**Task brief**
Below are some records. Retype exactly the lines from the one containing "e luar kardus." through the one containing "号で追跡出来るようになるまで5日程掛かりますが、商", both included, skipping every picture.

── Entries shown

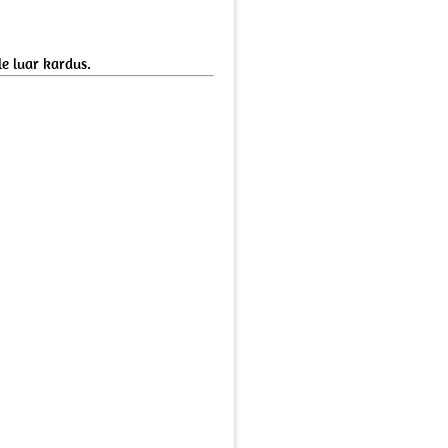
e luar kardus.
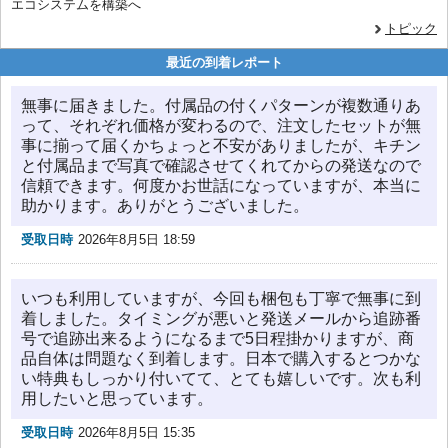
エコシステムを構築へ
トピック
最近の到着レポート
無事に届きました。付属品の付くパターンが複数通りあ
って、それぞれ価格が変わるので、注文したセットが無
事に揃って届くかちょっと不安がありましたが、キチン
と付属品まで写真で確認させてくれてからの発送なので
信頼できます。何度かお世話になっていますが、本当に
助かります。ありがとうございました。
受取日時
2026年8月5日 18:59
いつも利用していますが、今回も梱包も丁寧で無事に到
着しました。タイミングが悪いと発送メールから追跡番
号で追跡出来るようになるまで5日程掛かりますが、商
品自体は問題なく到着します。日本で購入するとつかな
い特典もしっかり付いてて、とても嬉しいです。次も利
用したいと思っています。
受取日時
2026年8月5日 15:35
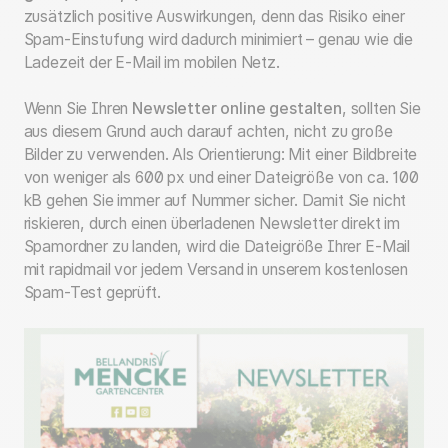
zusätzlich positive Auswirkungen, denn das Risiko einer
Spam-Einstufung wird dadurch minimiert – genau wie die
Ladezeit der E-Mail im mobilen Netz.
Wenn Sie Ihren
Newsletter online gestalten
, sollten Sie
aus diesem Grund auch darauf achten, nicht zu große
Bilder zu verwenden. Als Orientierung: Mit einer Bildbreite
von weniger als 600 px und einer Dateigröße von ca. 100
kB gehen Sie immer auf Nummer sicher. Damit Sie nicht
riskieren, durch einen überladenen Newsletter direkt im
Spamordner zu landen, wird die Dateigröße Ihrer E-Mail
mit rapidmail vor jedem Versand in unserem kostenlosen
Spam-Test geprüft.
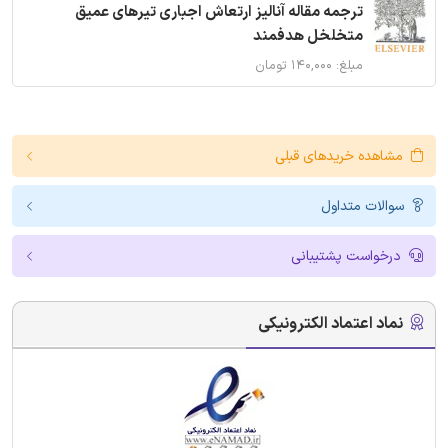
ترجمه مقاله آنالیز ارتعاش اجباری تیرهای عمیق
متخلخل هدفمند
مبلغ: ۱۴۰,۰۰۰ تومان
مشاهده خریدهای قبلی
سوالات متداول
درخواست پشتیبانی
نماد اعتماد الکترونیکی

────
── Entries shown

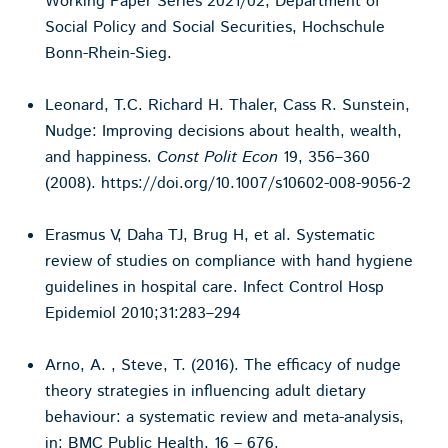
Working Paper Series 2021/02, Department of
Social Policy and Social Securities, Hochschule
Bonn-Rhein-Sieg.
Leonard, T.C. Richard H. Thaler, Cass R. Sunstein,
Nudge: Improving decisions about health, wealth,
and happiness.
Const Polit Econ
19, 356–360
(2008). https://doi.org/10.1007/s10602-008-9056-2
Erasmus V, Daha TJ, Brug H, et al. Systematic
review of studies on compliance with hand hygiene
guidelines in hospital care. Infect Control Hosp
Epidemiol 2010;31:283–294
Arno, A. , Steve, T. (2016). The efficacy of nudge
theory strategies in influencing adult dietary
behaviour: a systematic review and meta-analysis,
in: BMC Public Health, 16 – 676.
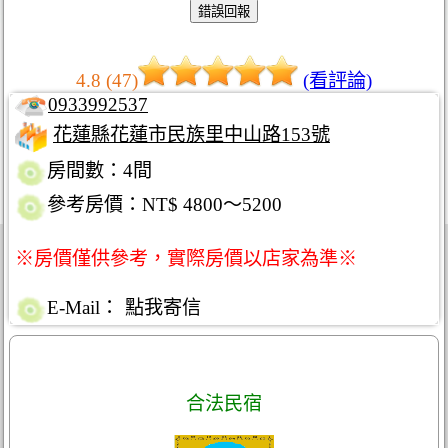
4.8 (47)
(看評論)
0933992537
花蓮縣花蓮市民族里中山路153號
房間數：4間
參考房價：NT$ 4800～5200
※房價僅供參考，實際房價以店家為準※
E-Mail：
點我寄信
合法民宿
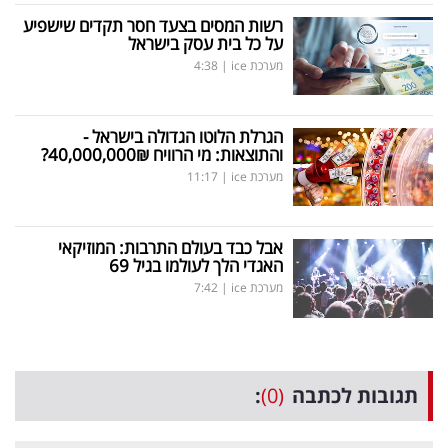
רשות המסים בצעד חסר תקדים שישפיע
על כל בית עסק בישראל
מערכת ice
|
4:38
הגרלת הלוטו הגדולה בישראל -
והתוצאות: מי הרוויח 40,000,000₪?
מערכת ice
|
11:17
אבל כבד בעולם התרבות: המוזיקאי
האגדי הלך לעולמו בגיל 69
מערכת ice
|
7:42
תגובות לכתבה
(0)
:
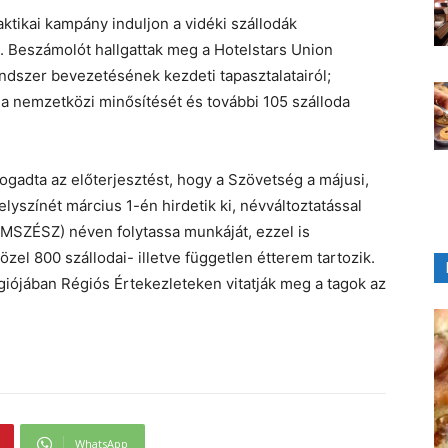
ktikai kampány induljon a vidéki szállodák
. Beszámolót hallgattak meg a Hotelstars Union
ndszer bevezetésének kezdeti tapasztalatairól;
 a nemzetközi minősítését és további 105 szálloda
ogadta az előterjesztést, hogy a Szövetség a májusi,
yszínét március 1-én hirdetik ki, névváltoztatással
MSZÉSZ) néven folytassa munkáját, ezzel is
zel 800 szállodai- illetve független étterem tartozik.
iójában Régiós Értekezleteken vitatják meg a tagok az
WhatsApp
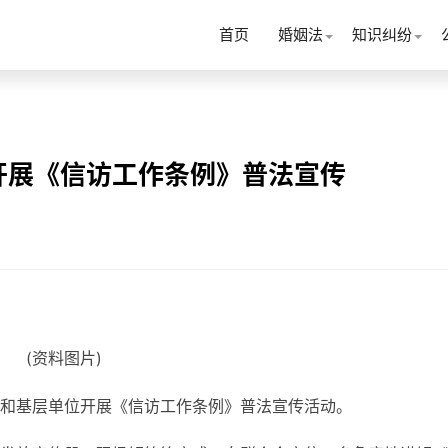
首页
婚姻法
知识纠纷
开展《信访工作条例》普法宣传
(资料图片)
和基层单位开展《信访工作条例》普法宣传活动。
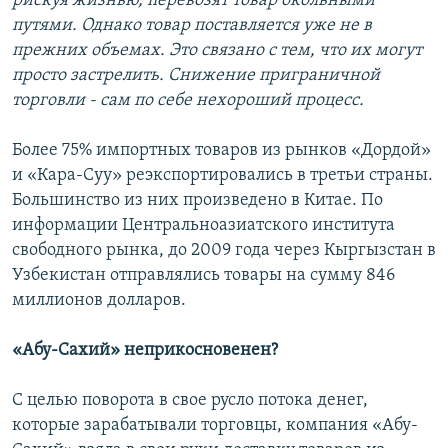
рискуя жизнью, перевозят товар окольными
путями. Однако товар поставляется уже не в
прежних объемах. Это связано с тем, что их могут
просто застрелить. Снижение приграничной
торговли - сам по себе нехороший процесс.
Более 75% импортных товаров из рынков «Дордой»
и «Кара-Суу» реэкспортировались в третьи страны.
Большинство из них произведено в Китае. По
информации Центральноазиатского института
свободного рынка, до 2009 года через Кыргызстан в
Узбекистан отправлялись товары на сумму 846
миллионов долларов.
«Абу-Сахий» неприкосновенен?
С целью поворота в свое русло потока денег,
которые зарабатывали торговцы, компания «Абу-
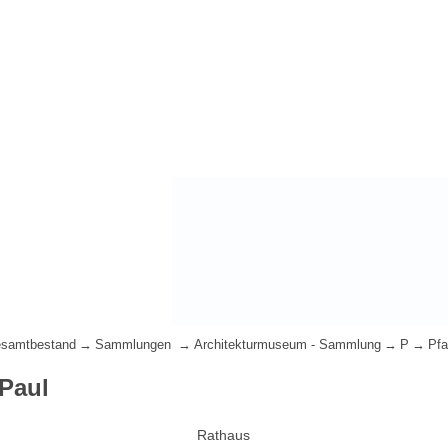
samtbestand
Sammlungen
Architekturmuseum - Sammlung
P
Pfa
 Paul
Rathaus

────

**Written reply**
e luar kardus.
エコシステムを構築へ
トピック
最近の到着レポート
無事に届きました。付属品の付くパターンが複数通りあ
って、それぞれ価格が変わるので、注文したセットが無
事に揃って届くかちょっと不安がありましたが、キチン
と付属品まで写真で確認させてくれてからの発送なので
信頼できます。何度かお世話になっていますが、本当に
助かります。ありがとうございました。
受取日時
2026年8月5日 18:59
いつも利用していますが、今回も梱包も丁寧で無事に到
着しました。タイミングが悪いと発送メールから追跡番
号で追跡出来るようになるまで5日程掛かりますが、商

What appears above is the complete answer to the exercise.